Se por um lado nos livramos do lixo lulopetista e sua corrupção galopante, suportamos agora o crescente clima de opressão e assédio moral provocado por hordas raivosas, estimuladas pela condução presidencial errática nos conflitos que ela mesma trata de gerar, a cada semana. 
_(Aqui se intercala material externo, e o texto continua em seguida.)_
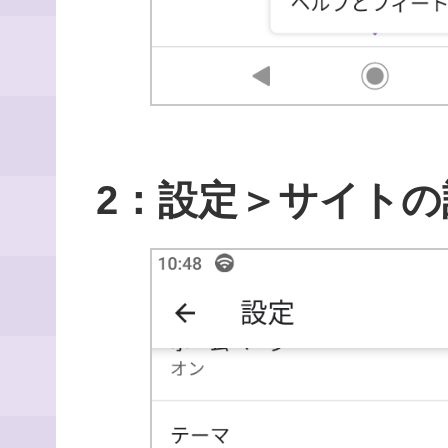
2：設定＞サイトの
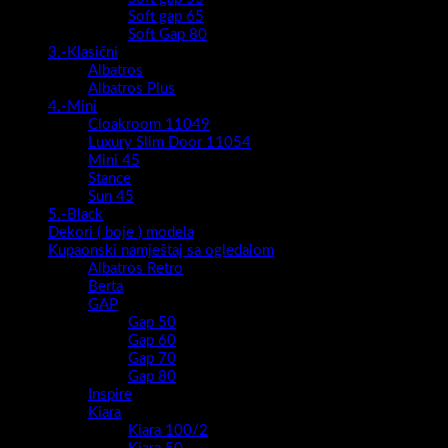
Soft gap 65
Soft Gap 80
3.-Klasični
Albatros
Albatros Plus
4.-Mini
Cloakroom 11049
Luxury Slim Door 11054
Mini 45
Stance
Sun 45
5.-Black
Dekori ( boje ) modela
Kupaonski namještaj sa ogledalom
Albatros Retro
Berta
GAP
Gap 50
Gap 60
Gap 70
Gap 80
Inspire
Kiara
Kiara 100/2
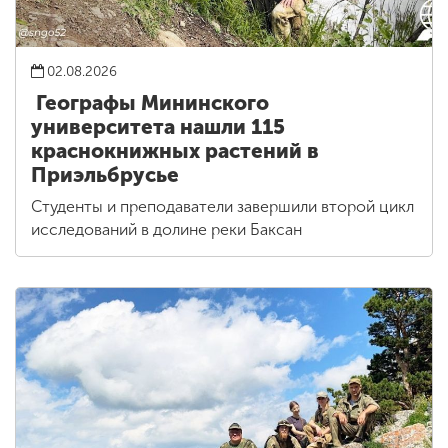
02.08.2026
Географы Мининского
университета нашли 115
краснокнижных растений в
Приэльбрусье
Студенты и преподаватели завершили второй цикл
исследований в долине реки Баксан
Muitos de nós  ainda  tratam de observar,  anotar e relevar.

A questão é: até quando? 

Vamos aguardar 

A ver.


Nota:
*PEDRO, Antonio Fernando Pinheiro - "A Síndrome de Janus no Governo Bolsonaro", in Blog The Eagle View, in https://www.theeagleview.com.br/2020/04/a-sindrome-de-janus-no-governo-bolsonaro.html







Antonio Fernando Pinheiro Pedro é advogado (USP), jornalista e consultor ambiental. Sócio do escritório Pinheiro Pedro Advogados.  Membro do Instituto dos Advogados Brasileiros – IAB e Vice-Presidente da Associação Paulista de Imprensa - API.  É Editor-Chefe do Portal Ambiente Legal e responsável pelo blog The Eagle View". Foi integrante da equipe que elaborou o plano de transição da gestão ambiental para o governo Bolsonaro.









Um comentário:

  1. Lendo todo o artigo, poderia emitir um ...gosto..., contudo não o farei, devido a uma expressão utilizada por quem o escreveu, que demonstra ...ódio por Jair Bolsonaro..., e isso leva-me a dizer que o texto é simplesmente FACCIOSO...
    A expressão utilizadas, referindo-se a Jair Bolsonaro é, ...rancor nutrido pelos filhos do Capitão... . Tivesse substituído "Capitão" por "Presidente" e a minha impressão seria favorável, deste modo, a considero RUIM, OFENSIVA e DESPRECIATIVA.
    Resta-me acrescentar que, quando se escreve algo alinhado com os ...ideais Leninistas..., fica definido o objectivo pretendido por quem ...ousa escrever... difamando.
    Por fim, nos termos Constitucionais, qualquer cidadão com a idade exigida e no seu juízo prefeito se pode candidatar a Presidente da República, ao qual compete escolher e nomear sua equipe de ministros.
    O senhor Dr. António Fernando Pinheiro Pedro, pode e deve candidatar-se e escolher para os cargos elegíveis de Ministro, as tais ...figuras eminentes... com que sonha.
    Só me interrogo, como foi possível não ter visto um seu comentário ...construtivo... em relação à Lula da Silva e Dilma Rousseff, esta última que nem expressar-se publicamente com clareza e objectividade, consegue. Passe Bem e para o próximo artigo, se for escrito com Isenção, admito felicitá-lo.